• Task to complete: Here are some records. Repeat them all exactly.
Start of Extracted entries
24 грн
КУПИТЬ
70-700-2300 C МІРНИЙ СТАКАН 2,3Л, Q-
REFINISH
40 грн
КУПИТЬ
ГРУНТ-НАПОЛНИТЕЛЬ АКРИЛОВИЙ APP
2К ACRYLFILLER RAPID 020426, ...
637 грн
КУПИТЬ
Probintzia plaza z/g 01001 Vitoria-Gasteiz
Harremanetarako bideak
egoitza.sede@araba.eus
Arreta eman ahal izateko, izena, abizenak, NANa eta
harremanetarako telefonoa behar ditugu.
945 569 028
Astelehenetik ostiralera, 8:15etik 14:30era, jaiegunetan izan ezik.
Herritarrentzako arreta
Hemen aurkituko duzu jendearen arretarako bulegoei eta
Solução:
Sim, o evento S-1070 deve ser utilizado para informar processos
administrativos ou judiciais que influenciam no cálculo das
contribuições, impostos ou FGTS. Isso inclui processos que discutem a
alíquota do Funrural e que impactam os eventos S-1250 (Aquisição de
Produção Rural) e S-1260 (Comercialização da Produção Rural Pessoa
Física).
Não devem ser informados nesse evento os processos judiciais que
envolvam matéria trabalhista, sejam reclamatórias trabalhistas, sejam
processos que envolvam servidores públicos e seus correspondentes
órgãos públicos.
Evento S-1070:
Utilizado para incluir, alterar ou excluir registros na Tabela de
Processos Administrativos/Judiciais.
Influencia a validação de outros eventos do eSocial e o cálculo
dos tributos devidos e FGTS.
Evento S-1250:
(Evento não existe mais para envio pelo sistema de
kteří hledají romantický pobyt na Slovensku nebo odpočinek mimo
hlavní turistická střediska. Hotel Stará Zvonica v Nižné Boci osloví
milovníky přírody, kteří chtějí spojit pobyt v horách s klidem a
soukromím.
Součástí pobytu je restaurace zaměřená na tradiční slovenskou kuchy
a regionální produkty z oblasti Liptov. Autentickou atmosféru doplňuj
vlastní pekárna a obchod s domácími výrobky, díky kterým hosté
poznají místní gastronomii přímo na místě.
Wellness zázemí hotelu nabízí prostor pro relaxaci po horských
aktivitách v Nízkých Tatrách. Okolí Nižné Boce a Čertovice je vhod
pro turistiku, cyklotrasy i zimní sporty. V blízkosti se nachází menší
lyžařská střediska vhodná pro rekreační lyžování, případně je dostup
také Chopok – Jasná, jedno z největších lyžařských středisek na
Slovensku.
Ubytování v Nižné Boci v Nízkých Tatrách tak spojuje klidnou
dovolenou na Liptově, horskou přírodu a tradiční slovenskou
End of Extracted entries
• Output:
24 грн
КУПИТЬ
70-700-2300 C МІРНИЙ СТАКАН 2,3Л, Q-
REFINISH
40 грн
КУПИТЬ
ГРУНТ-НАПОЛНИТЕЛЬ АКРИЛОВИЙ APP
2К ACRYLFILLER RAPID 020426, ...
637 грн
КУПИТЬ
Probintzia plaza z/g 01001 Vitoria-Gasteiz
Harremanetarako bideak
egoitza.sede@araba.eus
Arreta eman ahal izateko, izena, abizenak, NANa eta
harremanetarako telefonoa behar ditugu.
945 569 028
Astelehenetik ostiralera, 8:15etik 14:30era, jaiegunetan izan ezik.
Herritarrentzako arreta
Hemen aurkituko duzu jendearen arretarako bulegoei eta
Solução:
Sim, o evento S-1070 deve ser utilizado para informar processos
administrativos ou judiciais que influenciam no cálculo das
contribuições, impostos ou FGTS. Isso inclui processos que discutem a
alíquota do Funrural e que impactam os eventos S-1250 (Aquisição de
Produção Rural) e S-1260 (Comercialização da Produção Rural Pessoa
Física).
Não devem ser informados nesse evento os processos judiciais que
envolvam matéria trabalhista, sejam reclamatórias trabalhistas, sejam
processos que envolvam servidores públicos e seus correspondentes
órgãos públicos.
Evento S-1070:
Utilizado para incluir, alterar ou excluir registros na Tabela de
Processos Administrativos/Judiciais.
Influencia a validação de outros eventos do eSocial e o cálculo
dos tributos devidos e FGTS.
Evento S-1250:
(Evento não existe mais para envio pelo sistema de
kteří hledají romantický pobyt na Slovensku nebo odpočinek mimo
hlavní turistická střediska. Hotel Stará Zvonica v Nižné Boci osloví
milovníky přírody, kteří chtějí spojit pobyt v horách s klidem a
soukromím.
Součástí pobytu je restaurace zaměřená na tradiční slovenskou kuchy
a regionální produkty z oblasti Liptov. Autentickou atmosféru doplňuj
vlastní pekárna a obchod s domácími výrobky, díky kterým hosté
poznají místní gastronomii přímo na místě.
Wellness zázemí hotelu nabízí prostor pro relaxaci po horských
aktivitách v Nízkých Tatrách. Okolí Nižné Boce a Čertovice je vhod
pro turistiku, cyklotrasy i zimní sporty. V blízkosti se nachází menší
lyžařská střediska vhodná pro rekreační lyžování, případně je dostup
také Chopok – Jasná, jedno z největších lyžařských středisek na
Slovensku.
Ubytování v Nižné Boci v Nízkých Tatrách tak spojuje klidnou
dovolenou na Liptově, horskou přírodu a tradiční slovenskou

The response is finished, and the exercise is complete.